The Declaration of Independence wrote that, “We hold these truths to be self-evident, that all men are created equal, that they are endowed by their Creator with certain unalienable rights, that among these are Life, Liberty and the Pursuit of Happiness.” Aside from the fact that the young congressmen who composed The Declaration did not even consider that women might also have rights, the fact that they realized the rights of enslaved African Americans and Indigenous Peoples equal in a world that had been dominated by a small class of rich white men for so long, was a radical concept.

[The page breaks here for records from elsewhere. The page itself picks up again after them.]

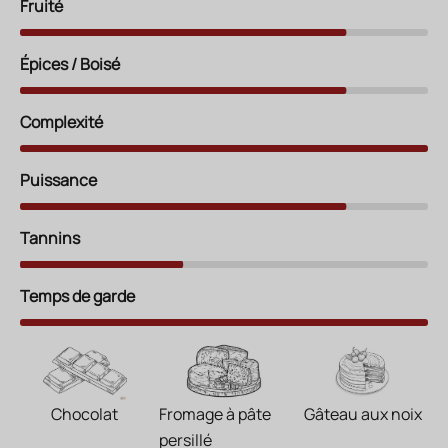
Fruité
Épices / Boisé
Complexité
Puissance
Tannins
Temps de garde
Chocolat
Fromage à pâte
Gâteau aux noix
persillé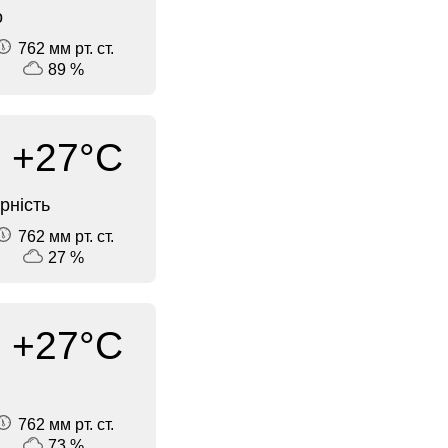
о
762 мм рт. ст.
89 %
+27°C
рність
762 мм рт. ст.
27 %
+27°C
762 мм рт. ст.
73 %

Eighty-seven years later, the Civil War was fought by southern white men who wanted to return the nation to one where only white southern men held power. As Abraham Lincoln wrote in his famous Gettysburg Address in 1863, the Civil War was “testing whether that nation, or any nation so conceived and dedicated, can long endure.”

The U.S. did “endure,” and continued to challenge and accept that “all men” included African Americans, other peoples of color, and eventually women. (The 19th amendment gave white women the right to vote in 1920. It took 45 years later for all women to secure that right with the passage of the Voting Rights Act). Since then, American men and women have sacrificed their lives in order to defend human equality.

The MAGA policies of this administration and this Republican Party once again seeks to reshape America into a nation in which a few white rich powerful men are better than others. This “One Big Beautiful Bill” is punishing Americans who don’t have enough money to put food on the table or pay for healthcare. American citizens and those who have come to this country to find work because they believed in the promise of America are being arrested and imprisoned because they are not white and rich, or because they question the actions of this administration.

On this Fourth of July, as I reflect on this history, we as Montanans are once again being challenged to decide if the principles that this nation was founded on, “Life, Liberty, and the Pursuit of Happiness” for ALL who come to live in this nation, are worth fighting for. And as Lincoln asked Civil War Americans, will our nation have a “new birth of freedom” – and that government “of the people, by the people, for the people, shall not perish from the earth.”